Fast-forward now, to december 22, 2017. Mind getting calmer, sleep getting better through meditation and the application of antypsychotics, calming my mind a bit. The only medication, I migt add, that has ever worked properly for me. At this point in time, I have been receiving proper professional treatment for some time, after slamming my head into the wall. Had I received immediate treatment during my breakdown, I would have fared way better. Anyhow, I am sitting in the doctors office, completely exhausted, with every part of my body aching, my mind feeling foggy, sluggish, uncomprehending. And I am told that I now suffer a condition of chronic pain and fatigue: Fibromyalgia, which seems to me to be another modern ailment, brought on by stress and societal madness. A catch-all diagnosis for a variety of aches and ills, all different, yet close enough to be caught under an umbrella-term, bunched together and given a name.
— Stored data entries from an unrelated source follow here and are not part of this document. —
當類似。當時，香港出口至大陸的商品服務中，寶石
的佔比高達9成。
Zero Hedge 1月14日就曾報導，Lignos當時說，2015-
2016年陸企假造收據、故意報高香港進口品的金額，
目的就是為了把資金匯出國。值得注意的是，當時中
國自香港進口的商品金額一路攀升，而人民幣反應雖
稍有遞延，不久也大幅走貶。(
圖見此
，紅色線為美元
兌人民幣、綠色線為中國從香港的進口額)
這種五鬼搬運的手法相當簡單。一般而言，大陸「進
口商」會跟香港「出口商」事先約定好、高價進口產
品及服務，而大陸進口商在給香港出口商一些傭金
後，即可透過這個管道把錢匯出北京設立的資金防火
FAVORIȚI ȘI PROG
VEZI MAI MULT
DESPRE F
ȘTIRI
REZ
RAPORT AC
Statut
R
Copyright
A name, but no cure. I am aware of the reasons for my current predicament. It is easy to say that this is brought on by my breakdown in 2015, but the truth is that 2015 was the catalyst. It has been building for untold years, repressed anger and fear and confusion brought on by unacknowledged and untreated/poorly treated trauma. My chaos of 2015 brought it all out into the light, and showed me myself to myself, my history and the core of my madness.

Now, this diagnosis brings with it the necessity of re-evaluating ones life. There are no two ways about it: things must change, in order for the mind and body to function properly together. When one wanes, the other follows. Psychological stress brings forth physiological pain, and vice versa yet another vicious cycle handed me by my psyche. Everything I previously had sought and worked towards had to change. My planned career of art and writing tossed out the window in a catastrophic collapse of my body and mind. I have become unable to work as hard as I want to work on my art and my writings in order to achieve whatever success I might have achieved had I not "squandered" it all by getting ill. Through becoming ill, I have had to take a objective look at my life, my hopes and my dreams, my values and my passions. I have been forced to sort myself and my life out. In many ways, it is a blessing in disguise. This fucking ailment has made me truly seek my own way, to carve my own path through life based on my own values and desires, my own loves and passions, my own interests and hobbies, as well as my own strenghts and weaknesses.
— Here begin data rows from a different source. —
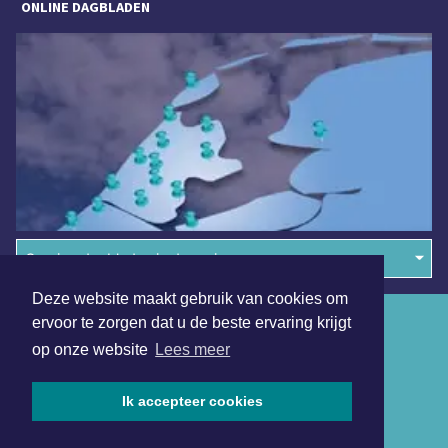
ONLINE DAGBLADEN
Overige dagbladen in de regio
Deze website maakt gebruik van cookies om
Algemene voorwaarden
ervoor te zorgen dat u de beste ervaring krijgt
op onze website
Lees meer
Disclaimer
Privacy Statement
Ik accepteer cookies
Copyright (c) 2026 | Waterlandsdagblad.nl - Alle rechten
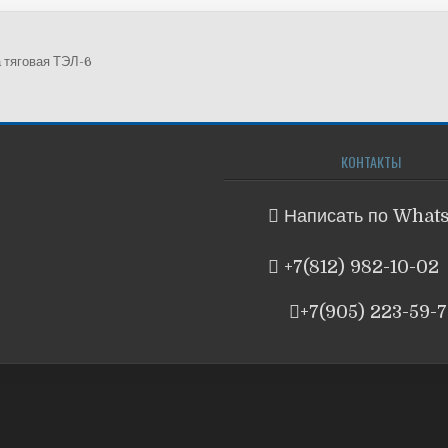
 тяговая ТЭЛ-6
гация
ям
КОНТАКТЫ
Написать по What
+7(812) 982-10-02
+7(905) 223-59-7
This ramble serves as a short introduction to a series I have entitled "my own way", in which I will ponder my values and wax philosophically on the meaning and eventual goal of my life. Make no mistake: this is written mainly for my own development and healing. I am, however, hopeful that some of what I write might be applicable to the life of others, that someone will find some advice, perhaps even words of wisdom, in my ongoing ramble.